Immediately to the north of it, was a huge glacial lake, which had formed at the edge of the ice sheet that covered much of Europe.

When it started to overflow, vast amounts of water crashed over the land bridge, forming a series of very large waterfalls.


The lake overflowed 450,000 years ago, damaging the land link. Then a later flood fully opened the Dover Strait.


The scars of these events have recently been found on the seabed of the English Channel. The study is published in the journal Nature Communications by S. Gupta et al. on 04 April 2017.


Decades ago, engineers who were surveying the seabed for the Channel Tunnel, discovered a series of mysterious large underwater holes (fosse) between Dover and Calais, caused by the lake overspill (black regions on the map above)  The fosse are now in-filled with sediment and show up as a line of isolated depressions 100m-deep carved into the bedrock and hundreds of metres to several kilometres in diameter.

450,000 years ago, the glacial lake water plunged over the rock ridge as a series of waterfalls from Dover to Calais, which then eroded and carved out these depressions.
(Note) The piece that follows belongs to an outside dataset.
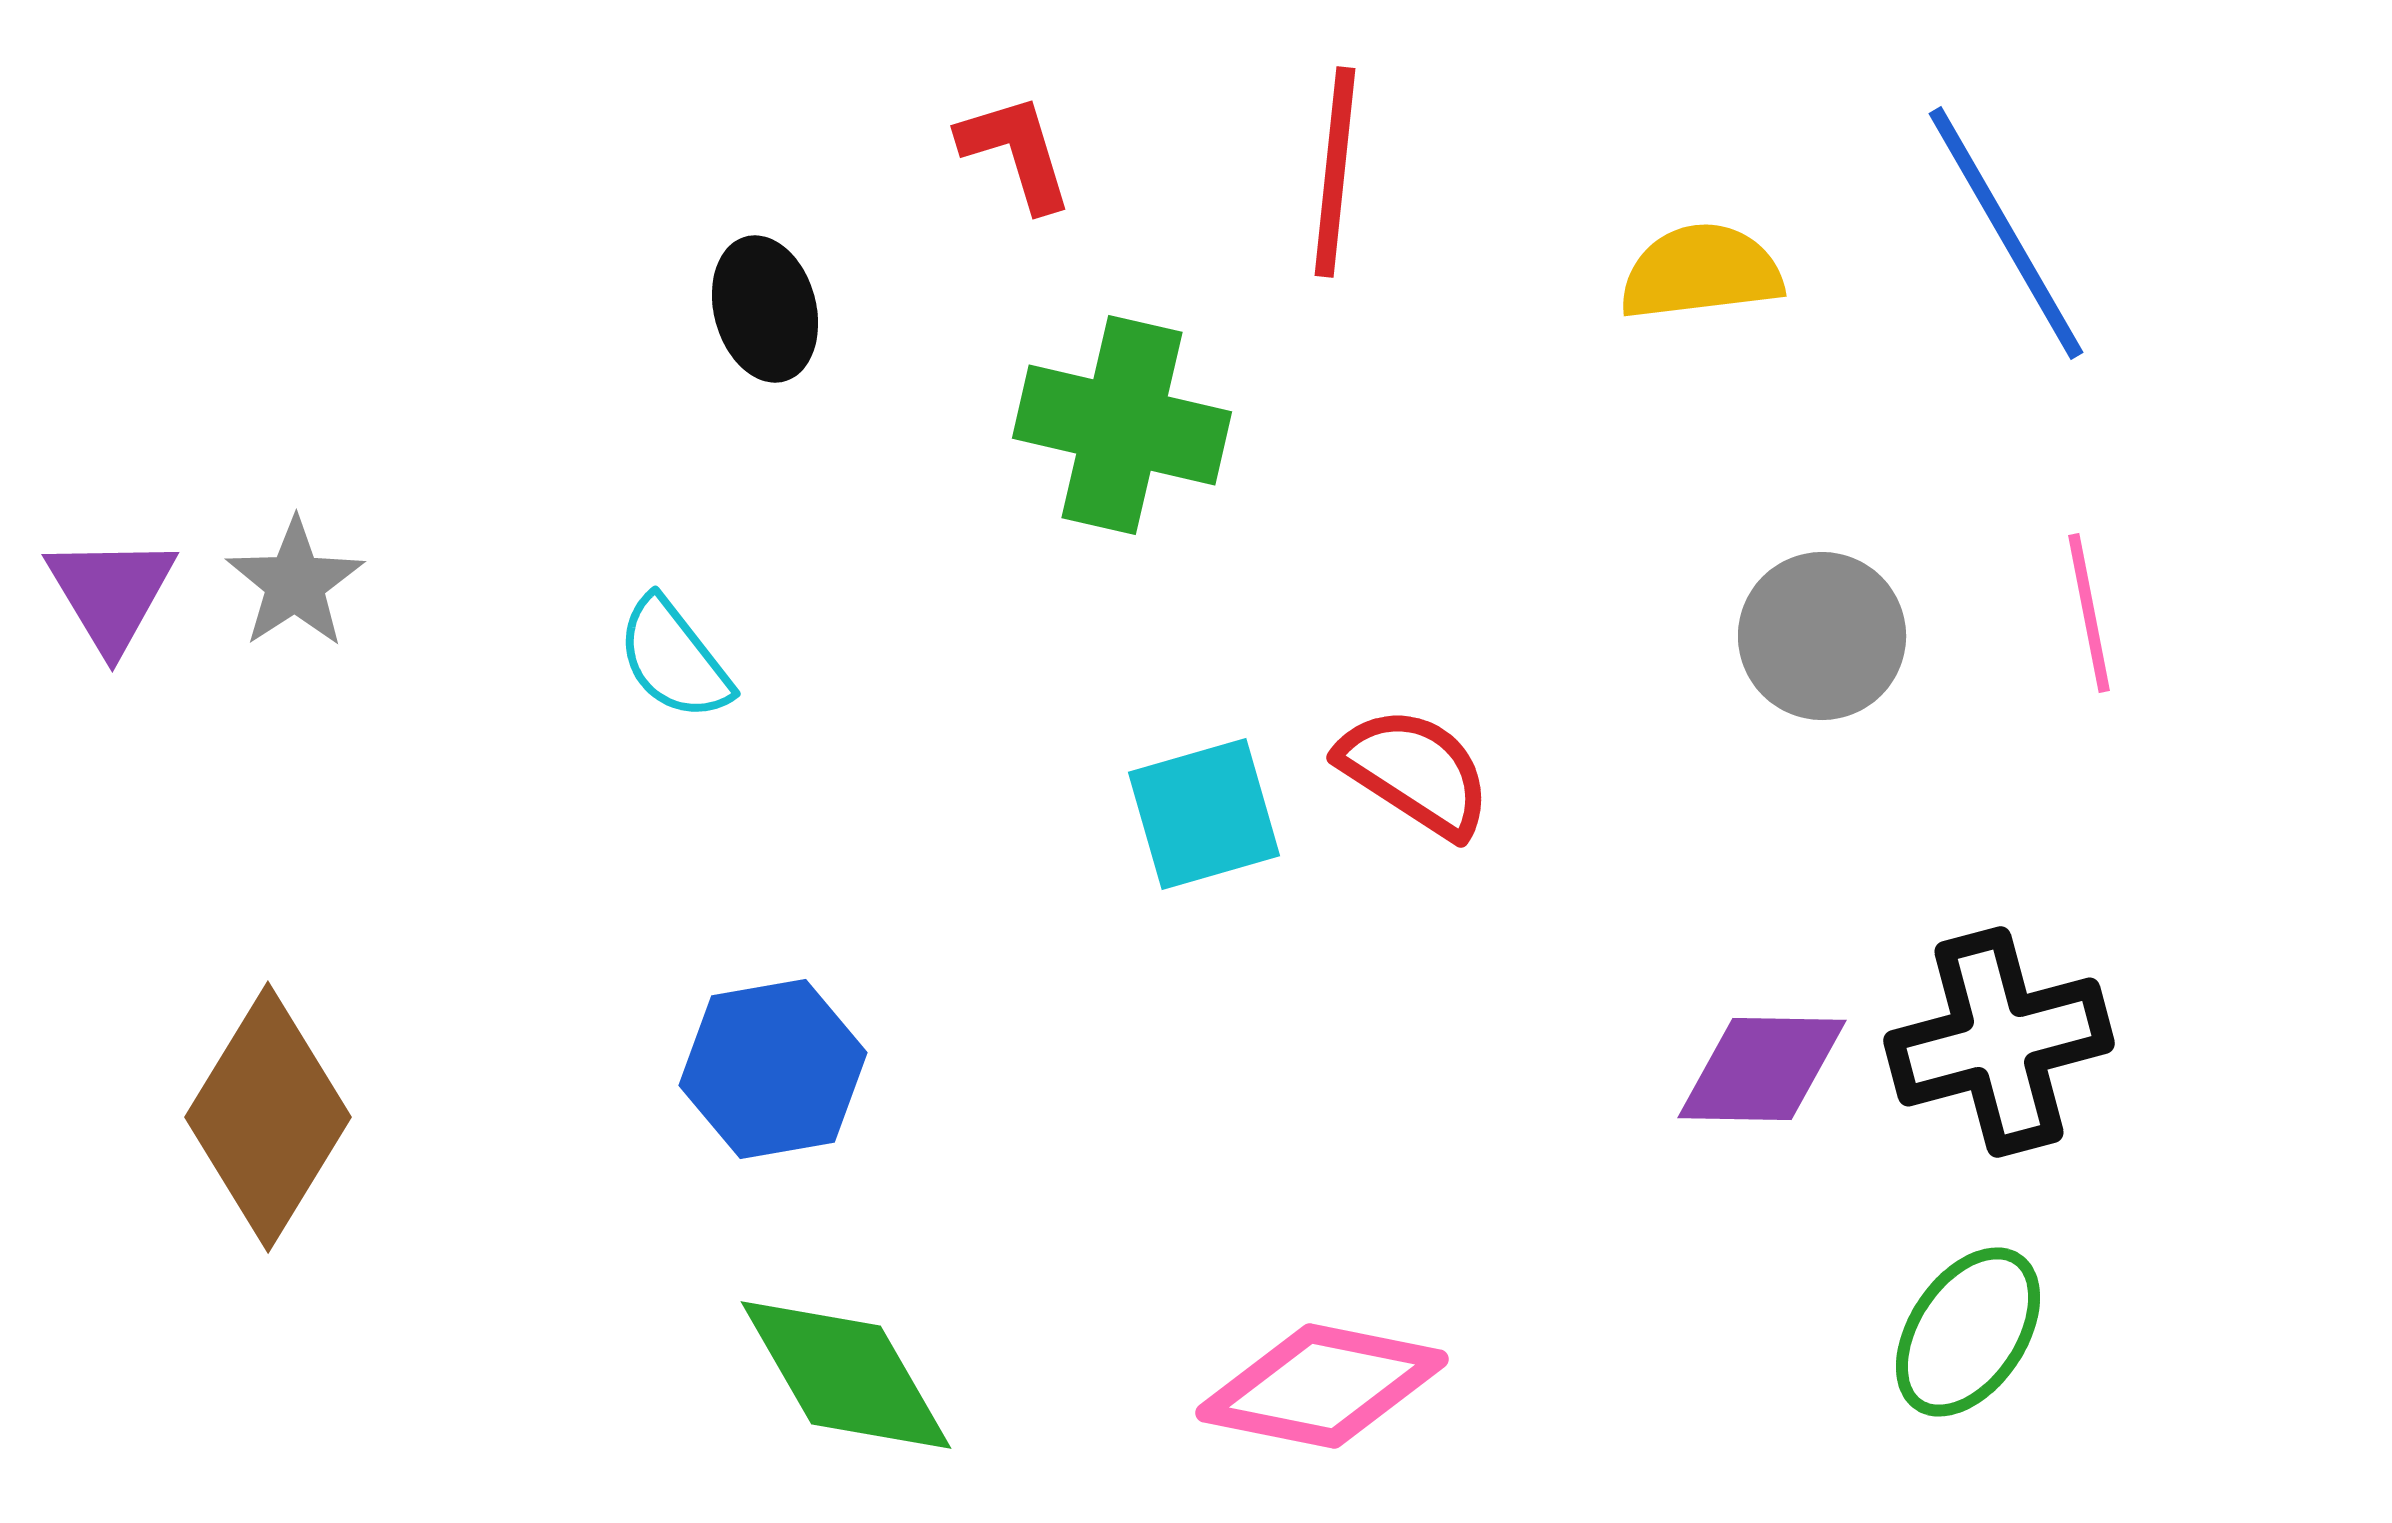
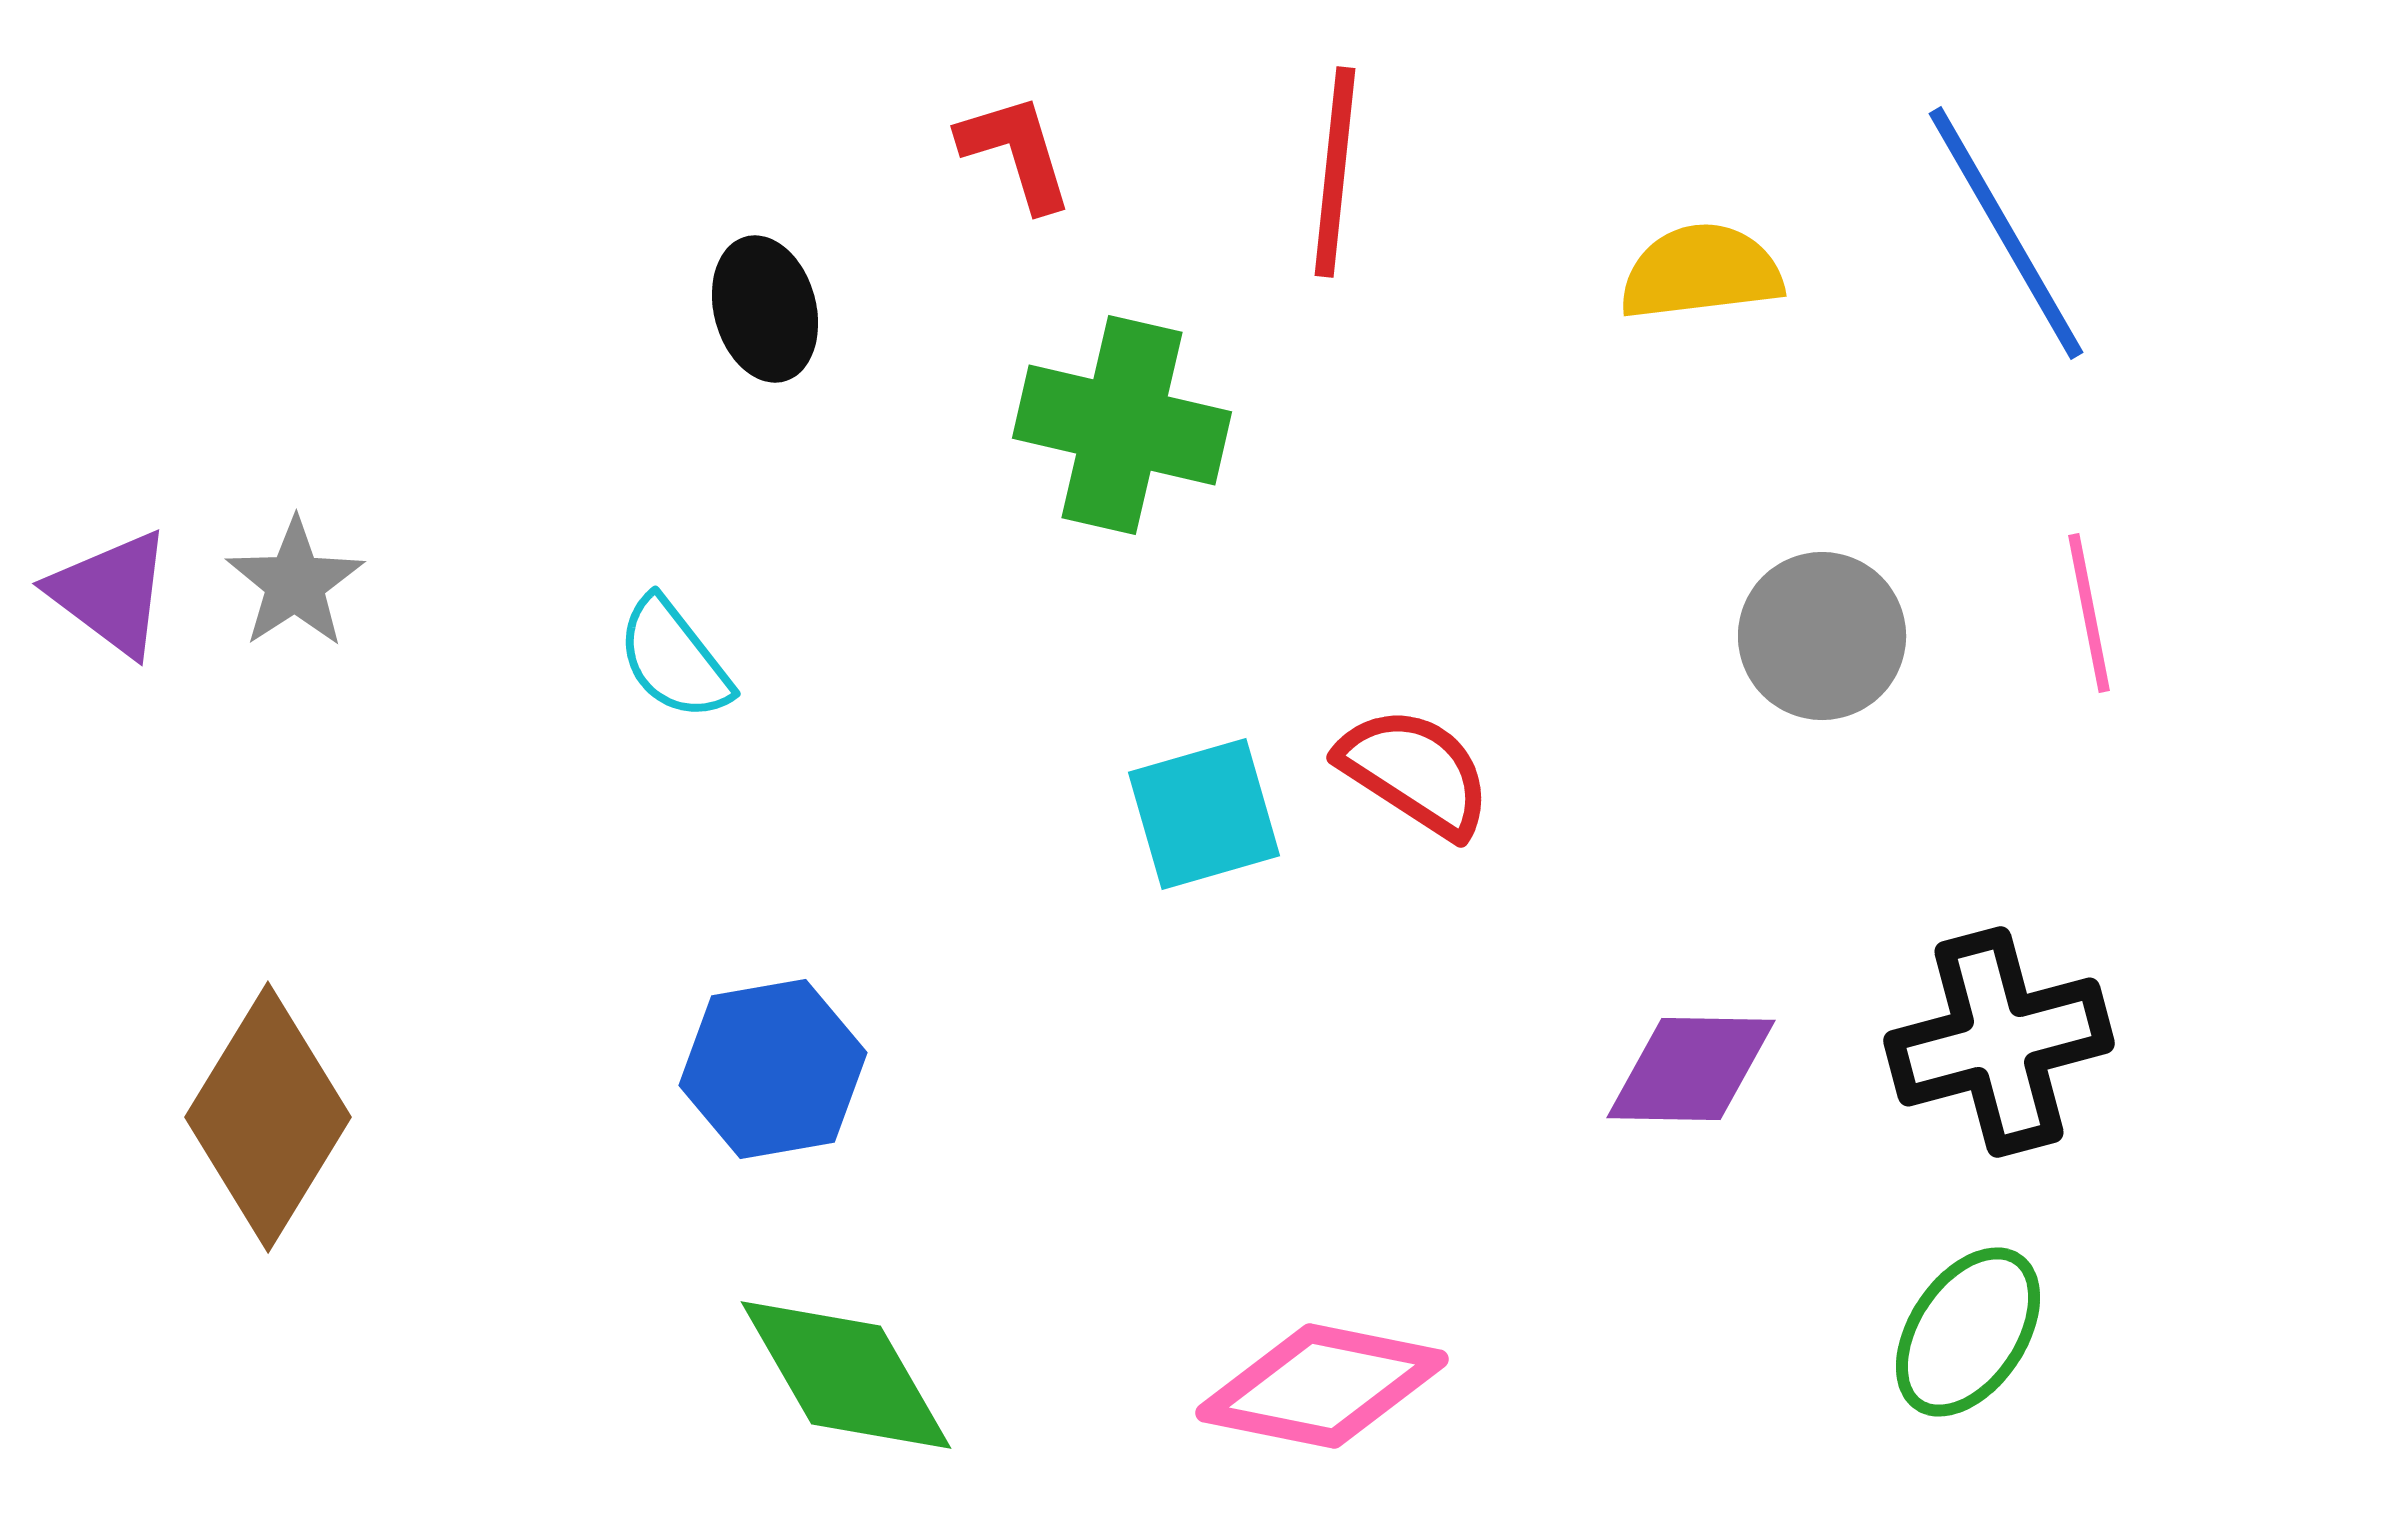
purple triangle: rotated 22 degrees counterclockwise
purple diamond: moved 71 px left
A second catastrophic flood took place about 150,000 years ago forming a huge valley about 10km wide with a lot of features suggesting flood erosion. Perhaps an ice sheet broke off, collapsing into the lake, causing a surge that carved a path for the water to cascade off the chalk ridge. As the channel floor slowly eroded by these torrential floods, seawater from the Atlantic Ocean rushed into the resulting channel, isolating the British Isles from the mainland.